Is there a way to add specific conditions to doppelganger by adding some code to the existing one or is it uncompatible for such a transformation?

Thanks

fjxmlzn commented 1 year ago

Sorry I don't understand fully. Would you mind explaining more about "the zero timestep AV coordinates for each timeseries were transformed into the origin of the coordinate system for each timeseries", and what "specific conditions" or "transformation" you need?

dgtriantis commented 1 year ago

I did something similar to what you proposed, which is: I changed the origin of the coordinate system for each sequence so that it is equal to the coordinates of one of the two agents in the first timestep ( the agents are one pedestrian and one autonomous vehicle per sequence-interaction).

When it comes to the conditions, as you can see in the examples a posted previously, the real trajectories are approximately linear, whereas the generated ones are majorly convoluted. The conditions that I am thinking of regulate the generation so that the generated samples are not illogical (e.g. don't have sudden changes in the inclination of the trajectory or have the two agents crossing each other). In short, I am talking about numerical conditions between the features for each timestep of a sequence. For example, if x[i] is the x coordinate in timestep i then: x[i]-x[i-1] < 0.1.

fjxmlzn commented 1 year ago

Got it. Thanks for the explanation. The transformation I mentioned should work.

Assume that the original trajectory is [x_0,x_1,...,x_t], we can add another metadata x_0, and change the time series to [x_1',...,x_t'] where x_i' = xi-x{i-1}.

(Note that, here, x_i' = x_i-x_{i-1}. The approach you mentioned is instead x_i' = x_i-x_0.)

After doing the above transformation on the original data, you will still need to normalize the time series to between [0, 1] (or [-1, 1]) before using DoppelGANger. Therefore, if for the real data, x[i]-x[i-1] < 0.1 is always satisfied, the generated data will also satisfy that (when self_norm=False), as [0, 1] (or [-1, 1]) will be mapped back to a value < 0.1.

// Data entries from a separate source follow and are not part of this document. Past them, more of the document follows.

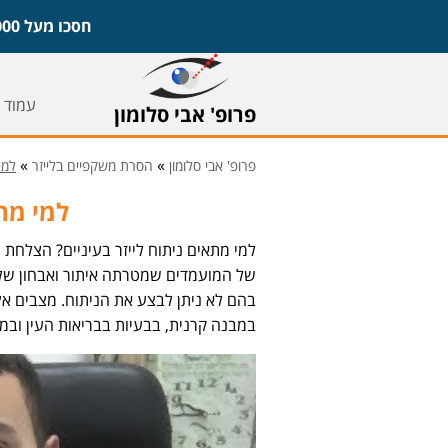
חסכו מעל 1,000 ש"ח על משקפיים ועדשות וקבעו ייעוץ חינם עם פרופ' אבי סלומון,
עמוד 
פרופ' אבי סלומון
»
»
פרופ' אבי סלומון
הסרת משקפיים בלייזר
למי
למי מתא
למי מתאים ניתוח לייזר בעיניים? הצלחת
של המועמדים שמטרתה איתור ואבחון של 
בהם לא ניתן לבצע את הניתוח. מצבים אל
במבנה קרנית, בבעיות בבריאות העין ובמ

dgtriantis commented 1 year ago

When you say "add another metadata x_0", you mean add it seperately in "data_feature_output.pkl"?

fjxmlzn commented 1 year ago

Sorry for the confusion--there is some discrepancy between the wording in the code and what I said. When I say metadata in the paper or here, I mean attribute in the code; when I say measurement or time series in the paper or here, I mean feature in the code.

To get back to your original question, I meant adding it as another dimension in data_attribute, and another output in data_attribute_output.pkl. The reason to add it is to ensure that after generation, we can use it together with the generated xi-x{i-1} in time series part to recover all x_i.

fjxmlzn commented 1 year ago

Feel free to reopen the issue if the problem persists.